What you have to do |
Locate the line that contains "as much after it’s sewn up." in the entries below, then repeat it and every following line through the line that contains "tape for installing the collar.", exactly, and no others.

*** Block opens ***

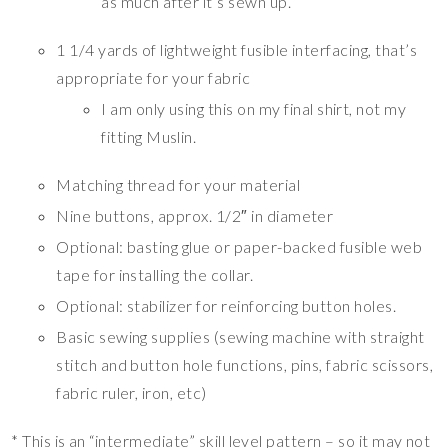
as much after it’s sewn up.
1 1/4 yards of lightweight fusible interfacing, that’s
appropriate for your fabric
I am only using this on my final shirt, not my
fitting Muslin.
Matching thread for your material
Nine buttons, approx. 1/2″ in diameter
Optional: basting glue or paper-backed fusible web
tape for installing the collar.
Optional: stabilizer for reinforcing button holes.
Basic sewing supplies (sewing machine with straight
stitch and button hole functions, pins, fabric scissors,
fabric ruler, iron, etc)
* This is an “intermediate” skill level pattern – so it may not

*** Block closes ***
*** Block opens ***

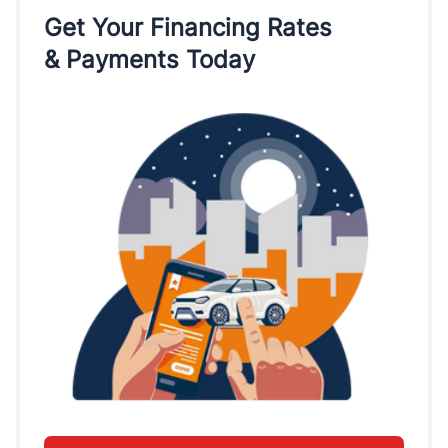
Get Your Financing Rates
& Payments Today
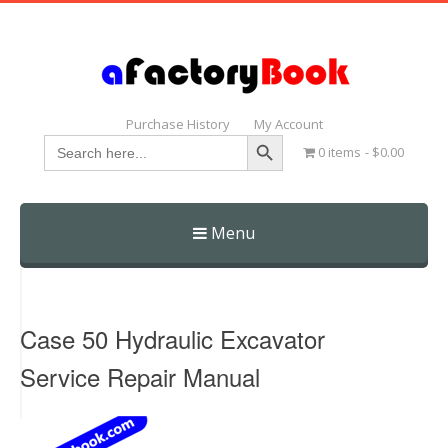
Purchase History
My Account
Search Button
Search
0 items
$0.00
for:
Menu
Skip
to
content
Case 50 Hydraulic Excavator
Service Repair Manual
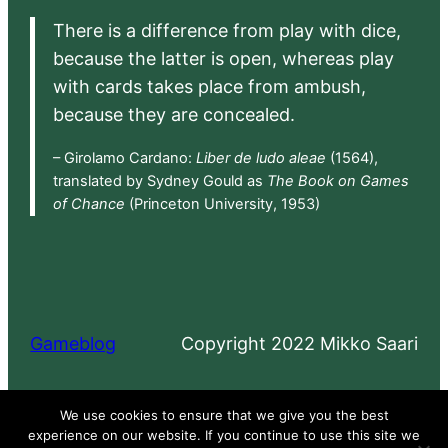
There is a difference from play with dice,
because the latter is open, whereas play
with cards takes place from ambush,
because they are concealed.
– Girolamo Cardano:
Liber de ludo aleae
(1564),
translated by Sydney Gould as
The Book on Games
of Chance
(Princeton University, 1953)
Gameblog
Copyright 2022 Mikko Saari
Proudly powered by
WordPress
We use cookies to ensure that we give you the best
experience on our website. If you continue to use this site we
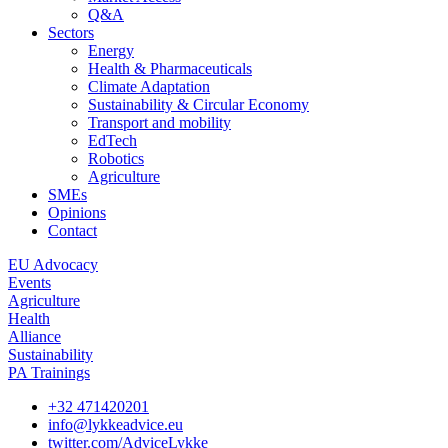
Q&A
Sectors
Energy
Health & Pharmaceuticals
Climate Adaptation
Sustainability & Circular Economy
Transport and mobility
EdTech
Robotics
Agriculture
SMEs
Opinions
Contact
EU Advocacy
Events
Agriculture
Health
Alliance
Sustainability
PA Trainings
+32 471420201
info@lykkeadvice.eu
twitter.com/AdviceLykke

*** Block closes ***
*** Block opens ***

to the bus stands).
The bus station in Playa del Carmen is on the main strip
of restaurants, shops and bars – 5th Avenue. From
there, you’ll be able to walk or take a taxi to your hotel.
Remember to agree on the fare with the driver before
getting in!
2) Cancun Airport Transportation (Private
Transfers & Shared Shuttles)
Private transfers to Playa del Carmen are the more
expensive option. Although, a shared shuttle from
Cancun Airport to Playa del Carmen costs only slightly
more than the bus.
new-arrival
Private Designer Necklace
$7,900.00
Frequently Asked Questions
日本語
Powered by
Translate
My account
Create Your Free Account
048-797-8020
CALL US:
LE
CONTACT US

*** Block closes ***

Answer |
as much after it’s sewn up.
1 1/4 yards of lightweight fusible interfacing, that’s
appropriate for your fabric
I am only using this on my final shirt, not my
fitting Muslin.
Matching thread for your material
Nine buttons, approx. 1/2″ in diameter
Optional: basting glue or paper-backed fusible web
tape for installing the collar.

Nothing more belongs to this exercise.